Importance of indexes
Imagine searching for a word in a dictionary that is not ordered. Worse than that, imagine researching in a dictionary where words are randomly arranged.
In the worst case of this scenario, it would be necessary to go through every dictionary to find a particular word. The worst case is one in which the searched word is the last of the last page of the dictionary. Obviously, nothing that a brute-force algorithm does not solve. But now imagine millions / billions of records in a table or file. It would be extremely costly to find, do you agree?
What are indexes
Indexes are mechanisms that allow data queries to happen faster compared to the same non-indexed queries. They can be used in database, isolated files, RAM.
This happens because the index is stored in a data structure that has as premise to keep the fields that make up the index ordered, thus allowing the application of search algorithms built to operate when the data are properly ordered. An example of such algorithms is binary search.

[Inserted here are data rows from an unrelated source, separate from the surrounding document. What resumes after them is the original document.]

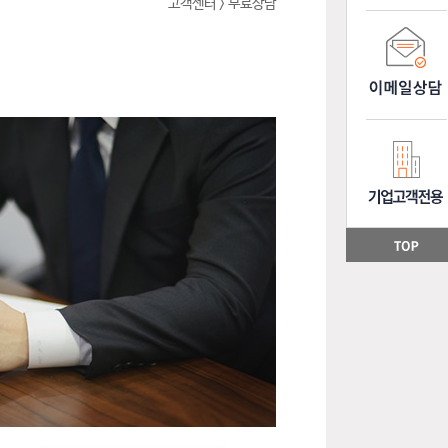
고객센터 > 무료상담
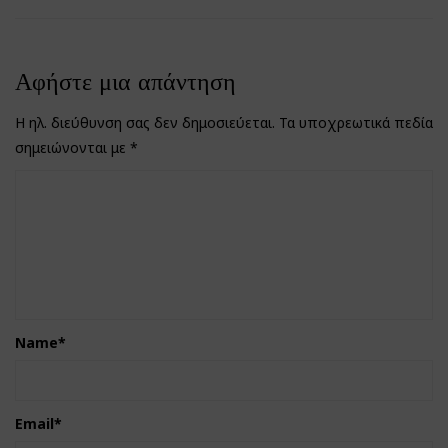
Αφήστε μια απάντηση
Η ηλ. διεύθυνση σας δεν δημοσιεύεται.
Τα υποχρεωτικά πεδία
σημειώνονται με
*
Name
*
Email
*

Binary search is a search algorithm that operates in RAM and which requires that the search key be ordered for its operation. It is much more efficient than a brute force search algorithm, because it reduces the search space, consequently reducing search time. While a raw-force algorithm has complexity O (n), the binary search algorithm has complexity O (log (n)), the log in this case is in base 2.
Example:
If there are 10000 keys to query, a worst-case algorithm, in the worst case, would make 10000 comparisons to find what you want. But the binary search algorithm would, in the worst case, make 14 comparisons (actually 13.29, however, rounded to 14).
See how binary search is much more efficient than the brute-force search algorithm.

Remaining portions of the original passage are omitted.